起業して10年以内。そんな若い企業の経営者が選んだ分野は、競合他社の少ない新たな領域だった。しかし、競合他社が少ないゆえにその歩みは手探りにならざるを得ない。そのうえ、事業が軌道に乗り始めると新たな困難や競合相手が現れる。そのとき、彼らが取った一手とは?
総論 事業の成長は、「1と3の組み合わせ」
古田圡 満(こだと・みつる)氏/税理士法人古田圡会計
東京商工リサーチの調査(平成26年)によると、業歴10年未満の企業の倒産件数は2062件で、倒産件数(8642件)に占める割合は23・8%に達している。

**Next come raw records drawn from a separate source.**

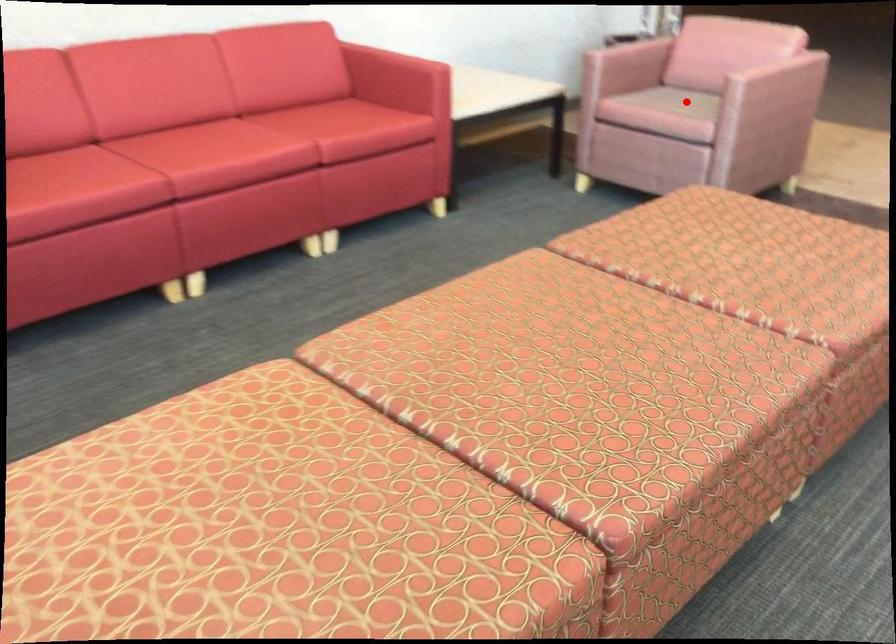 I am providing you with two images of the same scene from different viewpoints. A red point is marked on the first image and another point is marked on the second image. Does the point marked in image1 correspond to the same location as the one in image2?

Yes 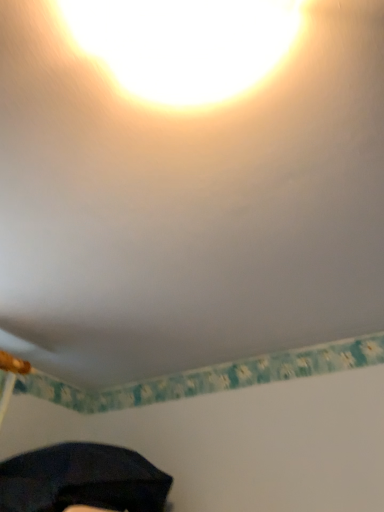 Question: From a real-world perspective, is dark matte umbrella at lower left physically located above or below matte yellow light at upper center?

Choices:
 (A) above
 (B) below

Answer: (B)

Question: Considering their positions, is dark matte umbrella at lower left located in front of or behind matte yellow light at upper center?

Choices:
 (A) front
 (B) behind

Answer: (B)

Question: Is dark matte umbrella at lower left spatially inside matte yellow light at upper center, or outside of it?

Choices:
 (A) inside
 (B) outside

Answer: (B)

Question: Is point (157, 15) positioned closer to the camera than point (117, 448)?

Choices:
 (A) closer
 (B) farther

Answer: (A)

Question: In terms of width, does matte yellow light at upper center look wider or thinner when compared to dark matte umbrella at lower left?

Choices:
 (A) thin
 (B) wide

Answer: (A)

Question: Would you say matte yellow light at upper center is inside or outside dark matte umbrella at lower left?

Choices:
 (A) inside
 (B) outside

Answer: (B)

Question: Looking at the image, does matte yellow light at upper center seem bigger or smaller compared to dark matte umbrella at lower left?

Choices:
 (A) big
 (B) small

Answer: (B) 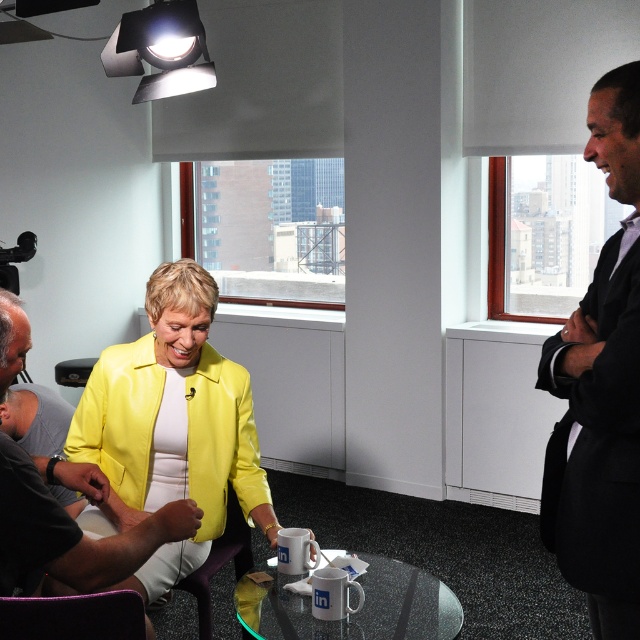 Question: Which object appears farthest from the camera in this image?

Choices:
 (A) matte black shirt at lower left
 (B) clear glass table at center
 (C) black suit at right
 (D) yellow leather jacket at center

Answer: (D)

Question: Considering the real-world distances, which object is closest to the yellow leather jacket at center?

Choices:
 (A) black suit at right
 (B) matte black shirt at lower left
 (C) clear glass table at center

Answer: (B)

Question: Can you confirm if yellow leather jacket at center is bigger than matte black shirt at lower left?

Choices:
 (A) no
 (B) yes

Answer: (B)

Question: Which point is farther from the camera taking this photo?

Choices:
 (A) (12, 564)
 (B) (141, 348)

Answer: (B)

Question: Is black suit at right thinner than matte black shirt at lower left?

Choices:
 (A) no
 (B) yes

Answer: (B)

Question: Is black suit at right positioned behind matte black shirt at lower left?

Choices:
 (A) yes
 (B) no

Answer: (A) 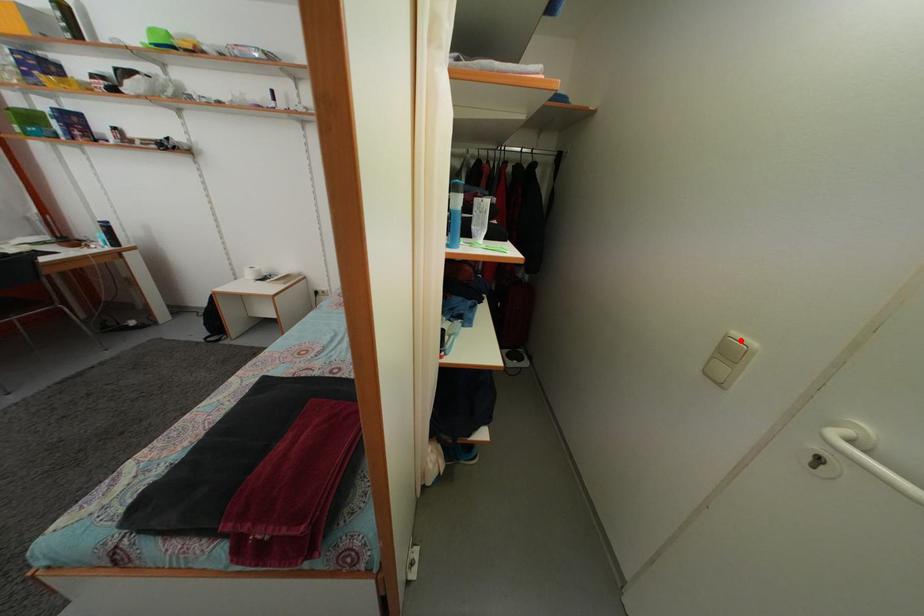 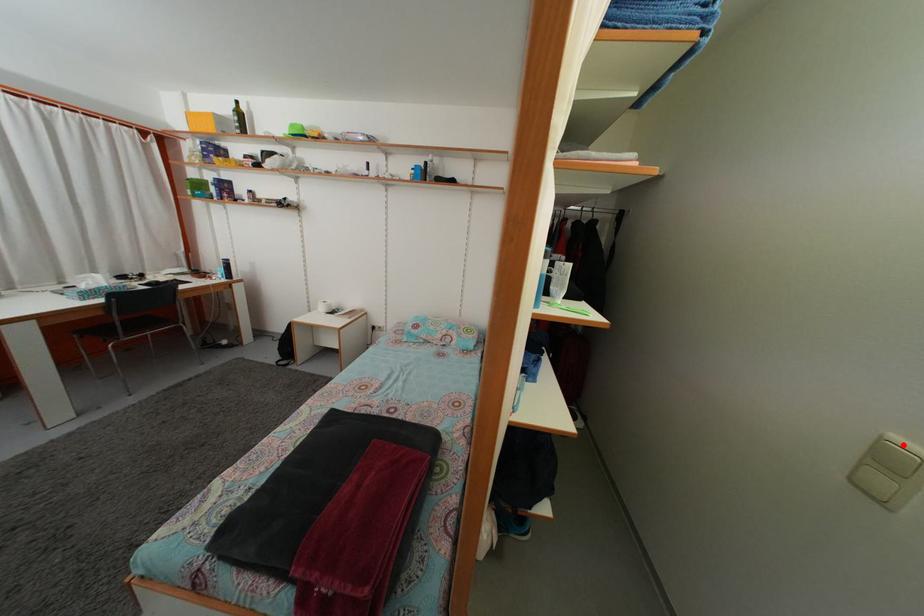 I am providing you with two images of the same scene from different viewpoints. A red point is marked on the first image and another point is marked on the second image. Does the point marked in image1 correspond to the same location as the one in image2?

Yes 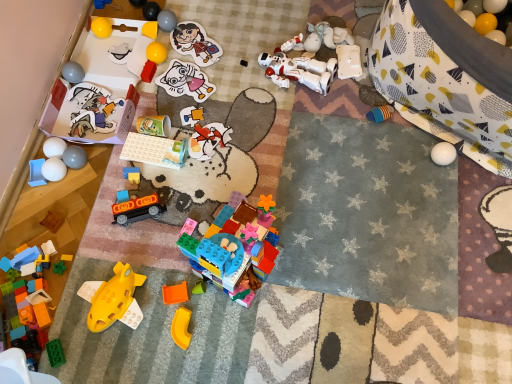 The width and height of the screenshot is (512, 384). I want to click on vacant space in front of white matte robot at upper center, positioned as the 23th toy in left-to-right order, so click(x=298, y=124). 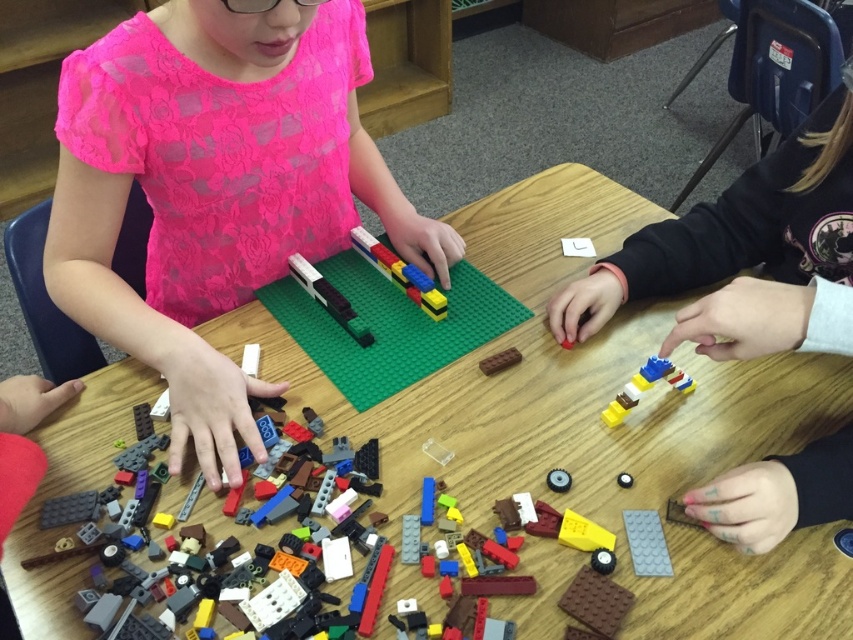 You are a child trying to build a LEGO train. You have a translucent plastic lego brick at center and a metallic silver gear at center on the table. Which object is located to the left of the other?

The translucent plastic lego brick at center is positioned on the left side of the metallic silver gear at center.

You are a child trying to build a LEGO train set. You have a translucent plastic lego brick at center and a metallic silver gear at center. Which piece can you use to attach more LEGO bricks to build the train structure?

The translucent plastic lego brick at center has a larger size compared to the metallic silver gear at center, so it can accommodate more LEGO bricks for building the train structure.

You are standing 1.5 meters away from the table where the LEGO activity is taking place. There is a specific point marked at coordinates point [289,266] on the table. Can you reach that point without moving closer to the table?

相変わらず厳しい経営環境が続く中で、2割以上の企業が「10歳の誕生日」を迎えることができない。それはなぜなのか。中小企業の経営に詳しい税理士法人古田圡会計代表社員の古田圡(こだと)満さんは、多くの経営者が「膨張拡大と成長拡大の区別がついていないため」と指摘する。
大成功ではなく小成功を積み重ねる
膨張拡大とは次のようなケースのことを言う。「売上高の増加に伴い仕入れ・人件費・経費が大幅に増え、税引き後利益が増えていない」「売上高も税引き後利益も増えているが内部蓄積ができずに資金が不足しており、借入金の返済ができていない状態が続いている」といったものだ。
他方、成長拡大とは売上の拡大は当然として、「長期借入金の返済を利益で賄えている状態」を指す。つまりキャッシュフロー計算書の営業キャッシュフローの額で借入金の返済ができている状態である。膨張拡大している企業は人材の育成が間に合わず事業の質が落ちる可能性も高い。そこで古田圡さんは「経営者は無理が生じる大成功を目指さず、着実にもうけを積み重ねる小成功を目指したほうがいい」とアドバイスする。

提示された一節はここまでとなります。